Dari extorsi hingga kerusakan langsung
Artikel tersebut menyatakan bahwa hacker Iran pada Maret tahun ini membobol perusahaan teknologi medis AS, Stryker, dan menghapus secara jarak jauh puluhan ribu perangkat karyawan, menyebabkan gangguan operasional perusahaan selama beberapa hari berturut-turut. Pemerintah AS mengaitkan kelompok hacker terkait dengan sistem intelijen Iran. Kejadian tersebut juga berdampak pada kinerja perusahaan pada kuartal pertama.
Serangan frekuensi tinggi lainnya berasal dari ShinyHunters. Kelompok ini terutama memperoleh akses ke sistem internal perusahaan melalui serangan voice phishing. Platform pembelajaran Canvas milik perusahaan edtech Instructure menjadi korban, dengan lebih dari 30 juta data siswa dan staf akademik dicuri. Karena perusahaan awalnya tidak membayar tebusan, penyerang kembali melakukan serangan dan mengubah halaman login sekolah selama ujian akhir di Amerika Serikat, mengganggu jadwal ujian. Laporan menyebutkan bahwa perusahaan akhirnya membayar tebusan.
Rantai pasokan sumber terbuka memengaruhi OpenAI
TechCrunch percaya bahwa garis besar lain yang jelas pada tahun 2026 adalah tekanan berkelanjutan terhadap rantai pasokan perangkat lunak open source.
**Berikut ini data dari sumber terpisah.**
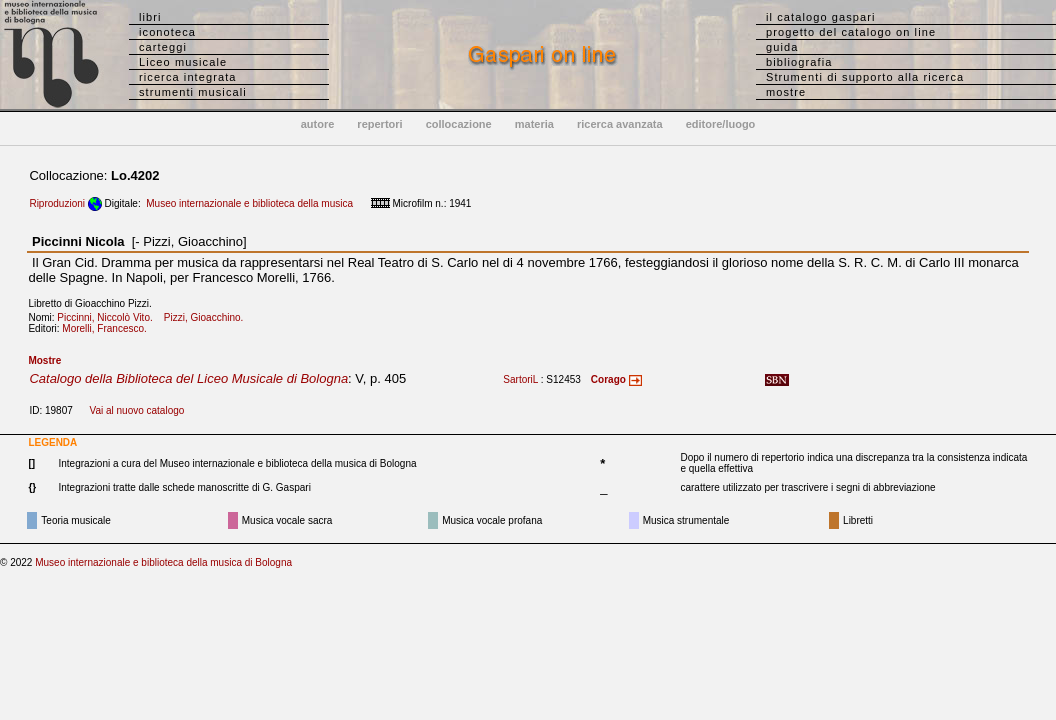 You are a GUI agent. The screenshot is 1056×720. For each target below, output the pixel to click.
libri (150, 17)
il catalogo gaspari (821, 17)
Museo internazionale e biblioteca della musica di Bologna (163, 562)
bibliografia (799, 62)
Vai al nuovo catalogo (136, 410)
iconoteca (167, 32)
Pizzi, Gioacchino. (208, 317)
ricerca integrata (188, 77)
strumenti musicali (193, 92)
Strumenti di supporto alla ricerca (865, 77)
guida (782, 47)
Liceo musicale (183, 62)
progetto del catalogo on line (851, 32)
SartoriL (520, 379)
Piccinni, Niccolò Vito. (109, 317)
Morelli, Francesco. (108, 328)
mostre (786, 92)
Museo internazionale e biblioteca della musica (249, 203)
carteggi (163, 47) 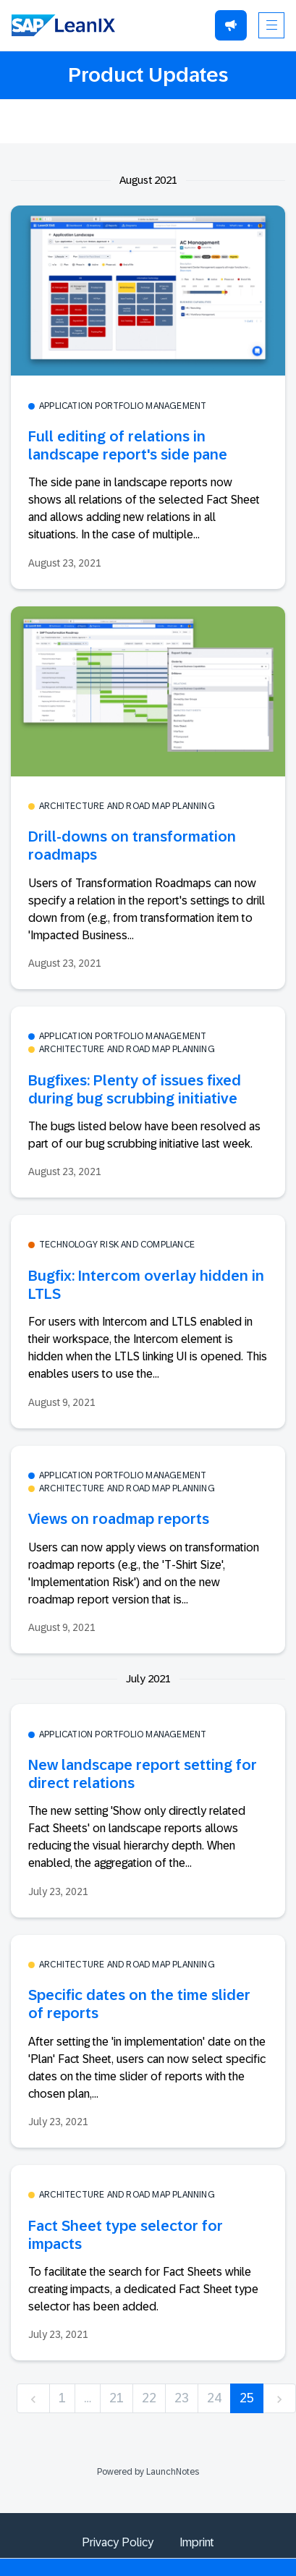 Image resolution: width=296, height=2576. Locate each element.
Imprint (196, 2542)
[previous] (33, 2398)
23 (181, 2398)
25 (247, 2398)
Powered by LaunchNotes (148, 2472)
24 (214, 2398)
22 (149, 2398)
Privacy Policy (117, 2542)
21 (116, 2398) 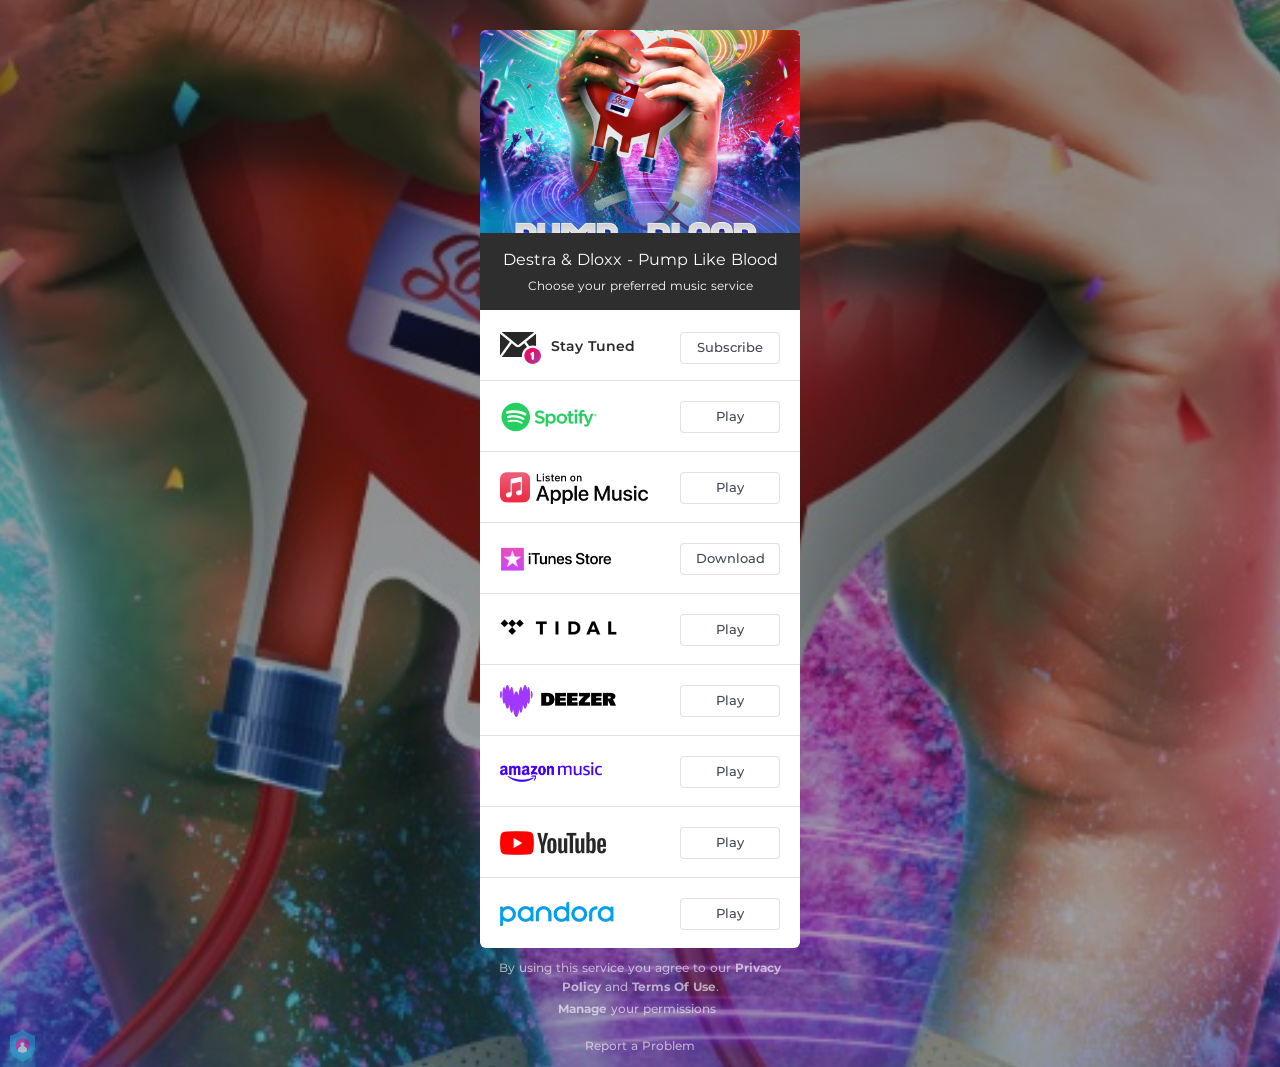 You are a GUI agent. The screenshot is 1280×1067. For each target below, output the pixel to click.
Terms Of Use (674, 986)
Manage (582, 1008) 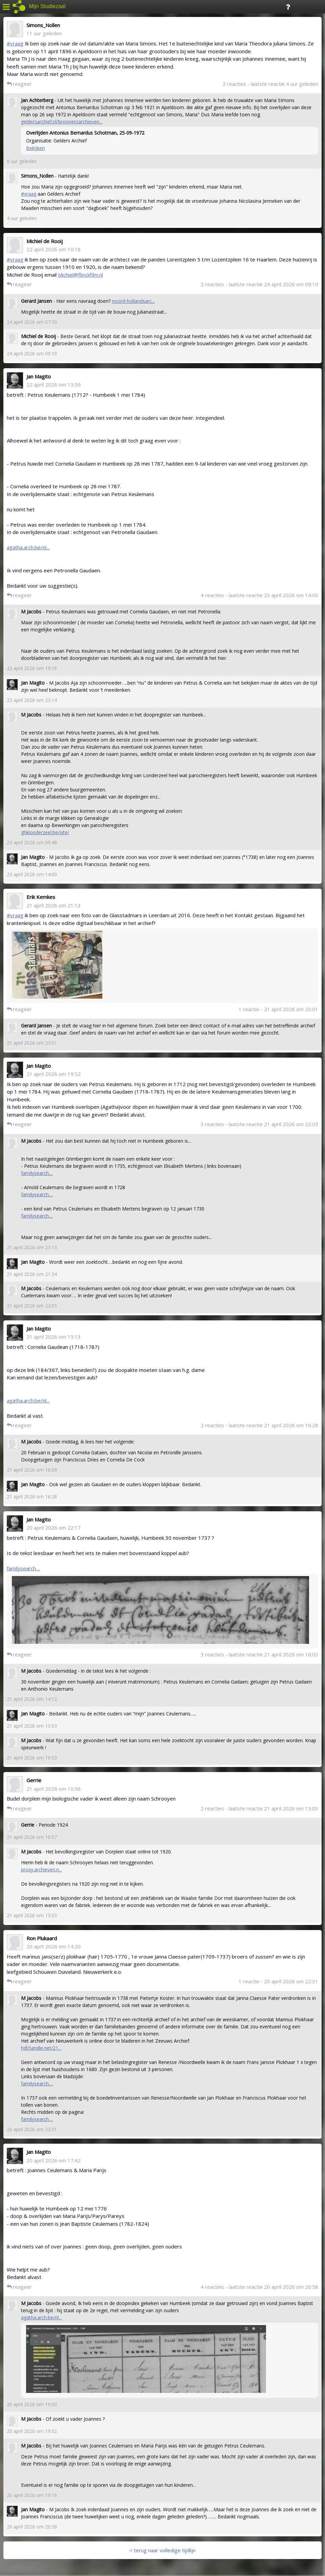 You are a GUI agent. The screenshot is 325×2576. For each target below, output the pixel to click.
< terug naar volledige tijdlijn (162, 2550)
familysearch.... (37, 1173)
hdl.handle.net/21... (41, 2048)
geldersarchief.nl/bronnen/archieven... (61, 121)
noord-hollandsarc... (133, 301)
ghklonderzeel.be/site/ (45, 832)
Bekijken (35, 148)
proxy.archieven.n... (41, 1869)
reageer (19, 83)
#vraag (15, 43)
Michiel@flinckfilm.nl (80, 274)
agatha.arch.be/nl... (28, 547) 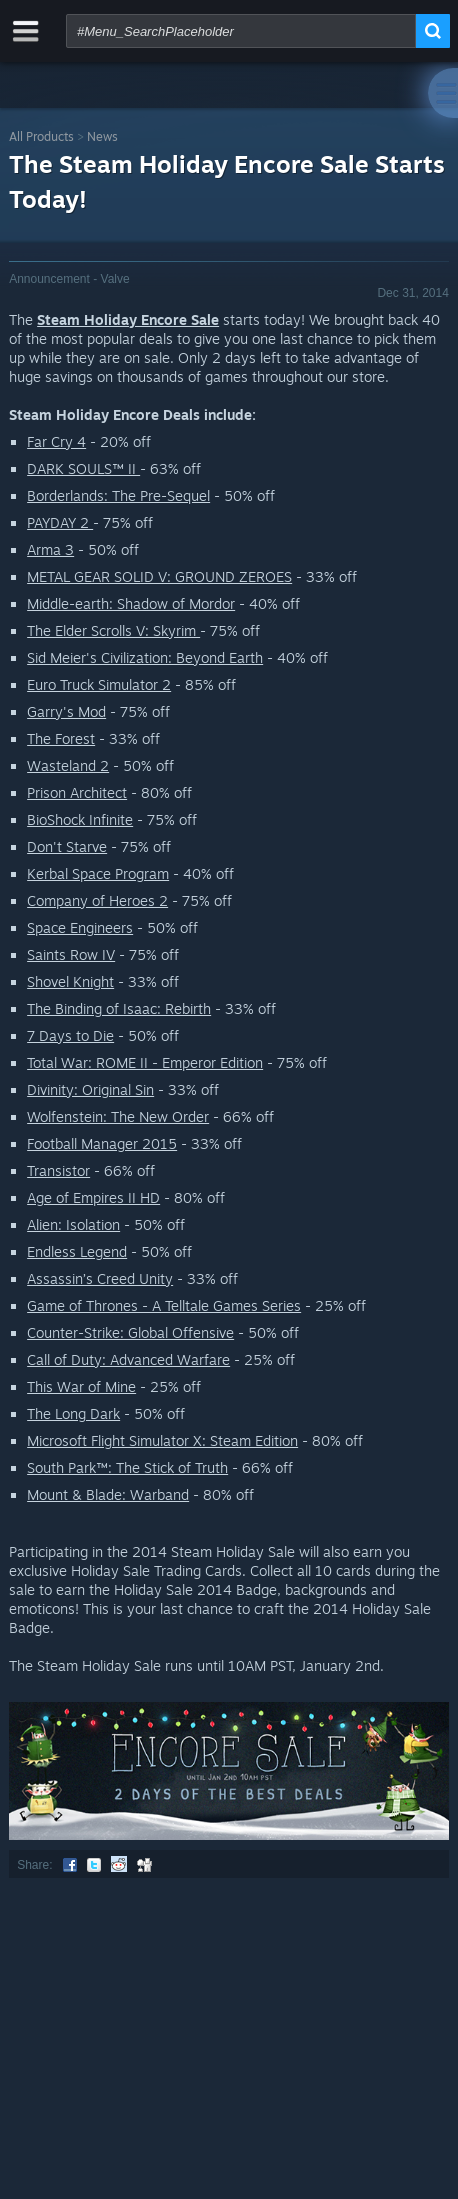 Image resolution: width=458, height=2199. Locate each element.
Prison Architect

Alat dan proyek seperti Trivy dari Aqua Security, Bitwarden, dan Checkmarx pernah ditanami backdoor. Penyerang memanfaatkannya untuk mencuri kata sandi, kredensial, dan token akses, serta menyebar secara lateral lebih lanjut.
Serangan semacam ini kemudian menyebar ke perusahaan downstream yang bergantung pada perangkat lunak terkait. Artikel tersebut secara khusus menyebut OpenAI dan Vercel juga terdampak secara tidak langsung. Seiring komponen open source semakin banyak digunakan dalam layanan cloud dan proses pengembangan AI, risiko penyebaran akibat kegagalan titik tunggal semakin membesar.
Selain perusahaan, sistem pemantauan FBI Amerika Serikat juga diserang pada bulan April tahun ini, memicu prosedur pelaporan "insiden siber serius." Laporan tersebut mengutip sumber eksternal yang menyatakan bahwa insiden tersebut kemungkinan mengekspos informasi sensitif seperti nomor telepon target yang dipantau, dan tersangka serangan diduga terkait dengan aktivitas mata-mata Tiongkok.

Informasi tambahan: Artikel tersebut juga menyebutkan bahwa setelah serangan terhadap Hasbro, terjadi gangguan bisnis selama beberapa minggu dan pengungkapan keuangan terpaksa ditunda; dalam beberapa bulan terakhir, sejumlah hotel, aplikasi pengiriman uang, penyedia layanan telepon penjara, dan lembaga visa Inggris juga mengalami kebocoran lebih dari 2 juta salinan paspor atau SIM.